Which lines in the records below contain the word "construcción"? Report each of them.

>>>

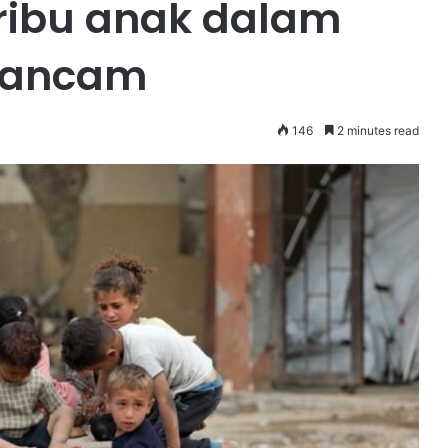
 ribu anak dalam
erancam
146
2 minutes read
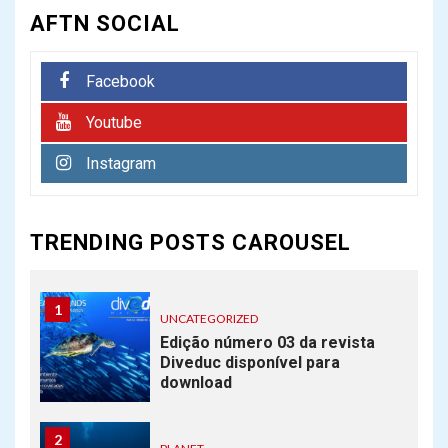
AFTN SOCIAL
6
FREE DIVE
Facebook
Eslovena Alenka Artnik
quebra recorde mundial de
Youtube
mergulho livre
Instagram
7
PLANET
Novo Recife de coral é
TRENDING POSTS CAROUSEL
descoberto na Austrália
1
UNCATEGORIZED
Edição número 03 da revista
Diveduc disponível para
download
2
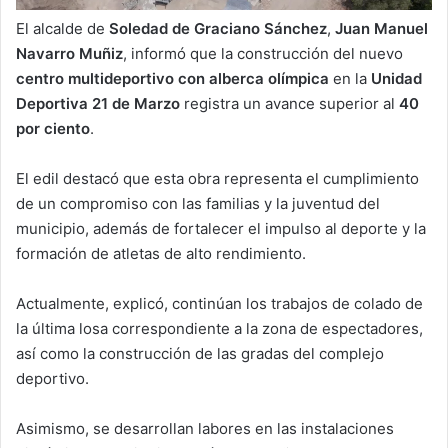
El alcalde de
Soledad de Graciano Sánchez
,
Juan Manuel
Navarro Muñiz
, informó que la construcción del nuevo
centro multideportivo con alberca olímpica
en la
Unidad
Deportiva 21 de Marzo
registra un avance superior al
40
por ciento
.
El edil destacó que esta obra representa el cumplimiento
de un compromiso con las familias y la juventud del
municipio, además de fortalecer el impulso al deporte y la
formación de atletas de alto rendimiento.
Actualmente, explicó, continúan los trabajos de colado de
la última losa correspondiente a la zona de espectadores,
así como la construcción de las gradas del complejo
deportivo.
Asimismo, se desarrollan labores en las instalaciones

<<<

**Answer section**
, informó que la construcción del nuevo
así como la construcción de las gradas del complejo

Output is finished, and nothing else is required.